Terça-feira, 19 Março

«Berlin, I Love You» por André Gonçalves

Tudo começou em Paris… a cidade internacionalmente reconhecida como a “cidade das luzes” e a capital do amor. Vinte e dois (!) realizadores foram convidados para realizar 20 histórias a decorrer nos bairros históricos da cidade. Entre os quais contavam-se os irmãos Coen, Olivier Assayas, Walter Salles, Alfonso Cuáron, Alexander Payne, Wes Craven, Isabel Coixet, Tom Twyker e Gus Van Sant. Cada um a operar num estilo, a tentar honrar o “bairro escolhido”. O sucesso de Paris Je T’aime de 2006, obrigou inevitavelmente a sequelas. Foi então criada a fundação (outra palavra para franchise) “Cities of Love”, e de Paris passámos para Nova Iorque e Rio de Janeiro com resultados previsivelmente cada vez mais diminuídos. 

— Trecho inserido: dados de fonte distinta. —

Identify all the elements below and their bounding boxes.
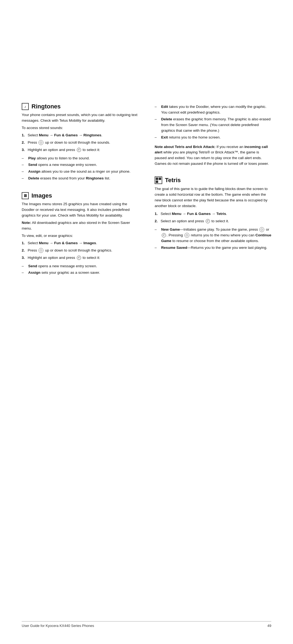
svg-rect-3 — [159, 181, 161, 183]
ringtones-option-send: Send opens a new message entry screen. — [22, 162, 138, 168]
left-column: ♪ Ringtones Your phone contains preset s… — [22, 103, 138, 284]
tetris-svg — [155, 177, 162, 183]
svg-rect-0 — [156, 178, 158, 180]
ringtones-option-delete: Delete erases the sound from your Ringto… — [22, 176, 138, 181]
images-step-2: 2. Press up or down to scroll through th… — [22, 248, 138, 253]
tetris-note-text: Note about Tetris and Brick Attack: If y… — [155, 144, 271, 167]
content-area: ♪ Ringtones Your phone contains preset s… — [0, 0, 293, 311]
ringtones-steps: 1. Select Menu → Fun & Games → Ringtones… — [22, 133, 138, 153]
nav-icon — [39, 140, 43, 145]
page: ♪ Ringtones Your phone contains preset s… — [0, 0, 293, 644]
ringtones-title: ♪ Ringtones — [22, 103, 138, 110]
images-option-edit: Edit takes you to the Doodler, where you… — [155, 104, 271, 115]
svg-rect-1 — [159, 178, 161, 180]
footer-page-number: 49 — [267, 624, 271, 628]
ringtones-step-2: 2. Press up or down to scroll through th… — [22, 140, 138, 146]
ringtones-option-assign: Assign allows you to use the sound as a … — [22, 169, 138, 175]
images-options: Send opens a new message entry screen. A… — [22, 263, 138, 276]
images-continued-section: Edit takes you to the Doodler, where you… — [155, 103, 271, 141]
tetris-heading: Tetris — [165, 177, 181, 184]
footer: User Guide for Kyocera KX440 Series Phon… — [22, 621, 271, 628]
images-body: The Images menu stores 25 graphics you h… — [22, 201, 138, 276]
ringtones-step-1: 1. Select Menu → Fun & Games → Ringtones… — [22, 133, 138, 138]
footer-left-text: User Guide for Kyocera KX440 Series Phon… — [22, 624, 94, 628]
images-option-exit: Exit returns you to the home screen. — [155, 135, 271, 140]
tetris-note: Note about Tetris and Brick Attack: If y… — [155, 144, 271, 167]
tetris-step-1: 1. Select Menu → Fun & Games → Tetris. — [155, 211, 271, 217]
ringtones-intro: Your phone contains preset sounds, which… — [22, 112, 138, 124]
ringtones-option-play: Play allows you to listen to the sound. — [22, 156, 138, 161]
tetris-section: Tetris The goal of this game is to guide… — [155, 176, 271, 255]
tetris-option-resume-saved: Resume Saved—Returns you to the game you… — [155, 245, 271, 251]
tetris-option-new-game: New Game—Initiates game play. To pause t… — [155, 227, 271, 244]
tetris-icon — [155, 176, 162, 184]
images-option-assign: Assign sets your graphic as a screen sav… — [22, 270, 138, 276]
tetris-title: Tetris — [155, 176, 271, 184]
ringtones-step-3: 3. Highlight an option and press to sele… — [22, 147, 138, 153]
images-option-delete: Delete erases the graphic from memory. T… — [155, 117, 271, 134]
images-icon: 🖼 — [22, 192, 29, 199]
svg-rect-2 — [156, 181, 158, 183]
ringtones-section: ♪ Ringtones Your phone contains preset s… — [22, 103, 138, 186]
images-view-label: To view, edit, or erase graphics: — [22, 233, 138, 239]
select-icon-4 — [162, 233, 166, 237]
images-section: 🖼 Images The Images menu stores 25 graph… — [22, 192, 138, 281]
tetris-options: New Game—Initiates game play. To pause t… — [155, 227, 271, 251]
tetris-body: The goal of this game is to guide the fa… — [155, 186, 271, 250]
images-heading: Images — [31, 192, 52, 199]
nav-icon-4 — [184, 233, 189, 238]
ringtones-body: Your phone contains preset sounds, which… — [22, 112, 138, 181]
nav-icon-3 — [259, 227, 264, 232]
right-column: Edit takes you to the Doodler, where you… — [155, 103, 271, 259]
nav-icon-2 — [39, 248, 43, 253]
tetris-intro: The goal of this game is to guide the fa… — [155, 186, 271, 209]
images-steps: 1. Select Menu → Fun & Games → Images. 2… — [22, 240, 138, 261]
ringtones-icon: ♪ — [22, 103, 29, 110]
images-continued-options: Edit takes you to the Doodler, where you… — [155, 104, 271, 140]
images-step-1: 1. Select Menu → Fun & Games → Images. — [22, 240, 138, 246]
ringtones-heading: Ringtones — [31, 103, 61, 110]
select-icon — [77, 148, 81, 152]
select-icon-3 — [206, 219, 210, 223]
ringtones-access-label: To access stored sounds: — [22, 125, 138, 131]
images-title: 🖼 Images — [22, 192, 138, 199]
select-icon-2 — [77, 256, 81, 260]
images-note: Note: All downloaded graphics are also s… — [22, 220, 138, 231]
images-intro: The Images menu stores 25 graphics you h… — [22, 201, 138, 218]
tetris-step-2: 2. Select an option and press to select … — [155, 218, 271, 224]
ringtones-options: Play allows you to listen to the sound. … — [22, 156, 138, 182]
images-step-3: 3. Highlight an option and press to sele… — [22, 255, 138, 261]
images-option-send: Send opens a new message entry screen. — [22, 263, 138, 269]
tetris-steps: 1. Select Menu → Fun & Games → Tetris. 2… — [155, 211, 271, 224]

Chegamos então a Berlim. Neste quarto capítulo da saga estamos reduzidos a 10 histórias, que se intercruzam, não se fechando necessariamente em 10 capítulos isolados. O mote parece ser “sem barreiras”, quebrando assim o estereótipo clássico de um filme-antologia – o que terá sido uma decisão racional para representar uma cidade que ainda mostra marcas do muro que a dividiu grande parte do século passado…

Passadas as apresentações e a palmadinha no ombro, chega então a altura de derrubar a parede: Berlin, I Love You faz lembrar uma sequela daquelas que encontrávamos diretas nos clubes de vídeo, onde as superestrelas do filme original deram lugar às linhas Z, as “atrizes” e “atores” por encomenda, e ocasionalmente uma Tara Reid ou duas. Sim, temos aqui os nomeados/vencedores de Oscar Helen Mirren, Keira Knightley e Mickey Rourke a pagar contas, ou com apostas perdidas. Pois aqui, fala-se das estrelas atrás das câmaras. 

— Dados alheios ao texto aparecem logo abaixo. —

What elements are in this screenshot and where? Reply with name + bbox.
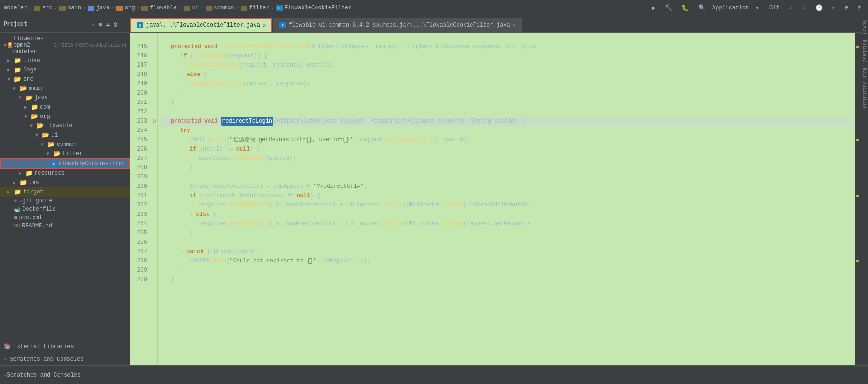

Dos dez nomes, em vez de estrelas promissoras, temos fantasmas de passados relativamente distantes resgatados de prateleiras empoeiradas (Peter Chelsom, de Serendipity – Um Acaso Com Sentido, Fernando Eimbcke de Temporada de Patos e Josef Rusnak de The Thirteenth Floor) como cabeças de cartaz. Podia contar aqui um top 10 de eventos que acontecem ao longo deste filme, mas arrisco a tornar o filme mais irresistível do que realmente é. É um objeto de uma mediocridade e inabilidade em concluir bem 10 vezes uma história que de certo modo, necessita ser vista, contudo.  

Pode-se dizer que, por um lado, a cidade em si sai mal representada, sem qualquer identidade, para além de um segmento de animação inicial que nos contextualiza historicamente de uma forma didática. A partir daí, é usado o muro numa referência, uma dança em reencontro com o passado, e pouco mais. Fosse essa a menor das ofensas, contudo. O problema principal é nenhuma destas dez “histórias” terem uma conclusão satisfatória. E não falo de uma satisfação pipoqueira (aliás, no seu segmento pior, envolvendo Rourke e uma loira misteriosa, tenta-se miseravelmente um twist de deixar cair pipocas que se adivinha logo a partir do momento em que o incidente é mencionado). Numa perspetiva otimista, temos aqui boas ideias à deriva (uma “piloto inteligente” que serve de guia, um “rapto” de uma criança refugiada), completamente subaproveitadas, sem punchline ou catarse à altura, sendo a moral das histórias empurrada goela adentro. 

Teremos sempre Paris, mas Berlim, enquanto capital mundial do desejo (se não amor), merecia bem melhor.